Gli Acèmeti (pronunciato con l'accento sulla prima e; dal greco ἀκοίμητοι, akoímetoi[1], "insonni"; in latino acoemetae) furono una comunità di asceti così chiamati perché, divisi in vari turni, ininterrottamente si alternavano nella recitazione delle preghiere liturgiche[2]. Furono istituiti da sant'Alessandro l'Acemeta († 430 ca.) all'inizio del V secolo.

Origini

Educato a Costantinopoli, Alessandro si ritirò verso il 380 in Siria come asceta; evangelizzò poi la Mesopotamia fondando un grande monastero sull'Eufrate. Tornato poi a Costantinopoli dopo un soggiorno ad Antiochia, vi fondò la comunità degli acemeti, attirando a sé, per la novità e la serietà della regola, numerosi monaci di altri conventi[3], ma anche rimostranze e persecuzioni da parte delle autorità: per l'ostilità di Teodosio II, di Eudossia e del patriarca Nestorio gli acemeti furono costretti, verso il 420, a trasferirsi a Rufiniana in Bitinia[4].

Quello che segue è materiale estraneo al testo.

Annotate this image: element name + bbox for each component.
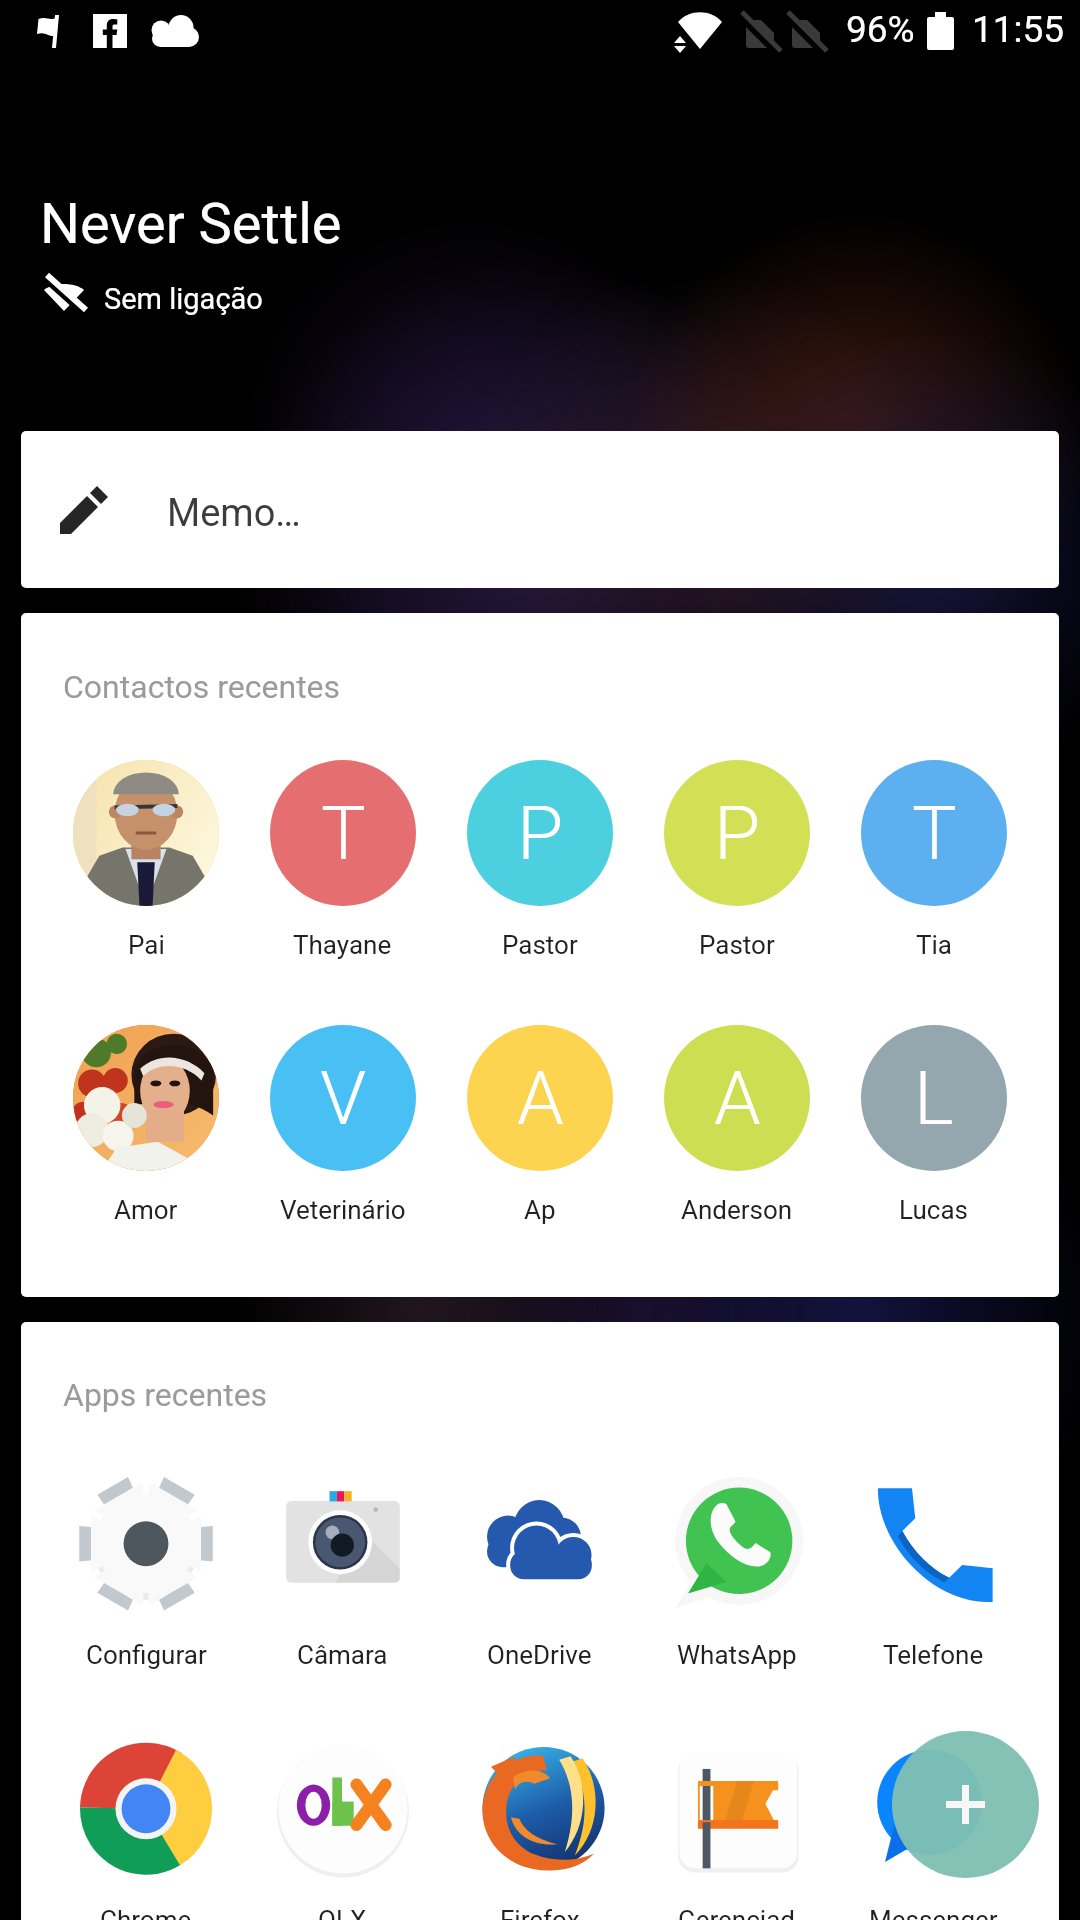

Più tardi poterono fondare, sulla riva orientale del Bosforo, l'Eirenaion ("luogo di pace"). Altro loro monastero importantissimo, che ebbe poi svolgimento autonomo, fu il celebre Stoudion.

Sviluppo

Il più illustre degli acemeti fu San Marcello, discepolo di Alessandro, che fu attivo avversario di Eutiche.

Gli acemeti ebbero una parte efficace nelle controversie teologiche dei secoli V e VI: furono difensori dell'ortodossia cattolica, soprattutto contro l'imperatore Anastasio e la basilissa Teodora. Furono infatti gli acemeti a denunciare a papa Felice III il patriarca Acacio, che aveva osato leggere sui dittici il nome del monofisita Pietro Mongo, durante la liturgia alla quale erano stati presenti anche i legati pontifici, i quali furono perciò scomunicati dal papa, che depose Acacio. Il Sinodo Romano del 484 ne lodò l'appoggio dato al papato in tale occasione[4].

Altra occasione di difendere l'ortodossia si presentò agli acemeti quando alcuni monaci della Scizia Minore (oggi Dobrugia) proposero nel 519 a Constantinopoli la formula "Uno della Trinità ha patito nella carne", ortodossa in se stessa, e che secondo loro avrebbe dovuto conciliare il Tomo di papa Leone I con gli anatematismi di San Cirillo d'Alessandria. La formula mise però in sospetto gli acemeti, che attaccarono i monaci sciti, i quali si recarono a Roma ad esporre le loro idee al papa Ormisda († 523). Questi, dopo quattordici mesi (giugno 519-agosto 520) della loro non tranquilla permanenza a Roma, li rinviò in Oriente dichiarando, in una lettera all'imperatore Giustiniano e al patriarca Epifanio, che la formula cristologica da essi patrocinata era superflua di fronte a quella adottata dal Concilio di Calcedonia.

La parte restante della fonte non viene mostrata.